Equal numbers of synchronized, stably-transfected parasites were isolated and saponin-lysed (0.05% in PBS) at ~18-30 hours post-invasion and assayed using Bright-Glo Luciferase Assay System (Promega) on a Synergy H1 (Bio-Tek) plate reader as previously described[22]. Statistical significance was determined using unpaired two-sided t-tests. Replicates were biological not technical.

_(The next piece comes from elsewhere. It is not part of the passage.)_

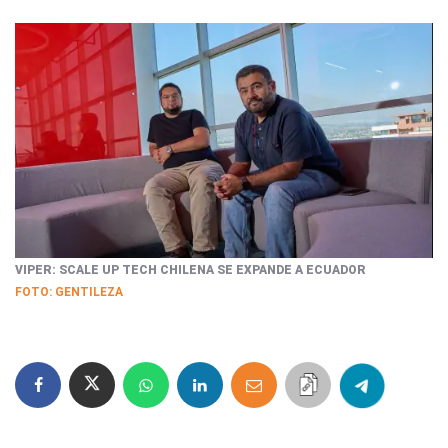
VIPER: SCALE UP TECH CHILENA SE EXPANDE A ECUADOR
FOTO: GENTILEZA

Next-generation sequencing and analysis

Genomic DNA was extracted (10 μg each) from E5, Δpfap2-g, GNP-A4, and F12 parasite lines. This genomic DNA was used to generate barcoded sequencing libraries for an Illumina TruSeq single-end sequencing run, analyzed, and visualized as previously described[29]. Genomic DNA for 3D7A, F12 and GNP-A4 was also used for whole genome sequencing at the Sanger Institute using Illumina GA II technology with 76-base paired end reads. The raw sequence data were processed as described previously[30]. In brief, the raw data for each isolate was mapped onto the 3D7 reference genome (version 3) using the SMALT short read alignment algorithm[40]. High quality SNPs and insertions and deletions (supported by bi-directional reads, and error rates less than one per thousand base pairs) in unique genomic regions were called using samtools [samtools.sourceforge.net]. Regions of interest were inspected using the Artemis alignment viewer [www.sanger.ac.uk/resources/software/artemis], and polymorphisms compared to publically available sequence data[17,30,39] processed as described above. Experimental confirmation of informative genomic variants was performed using capillary sequencing methods.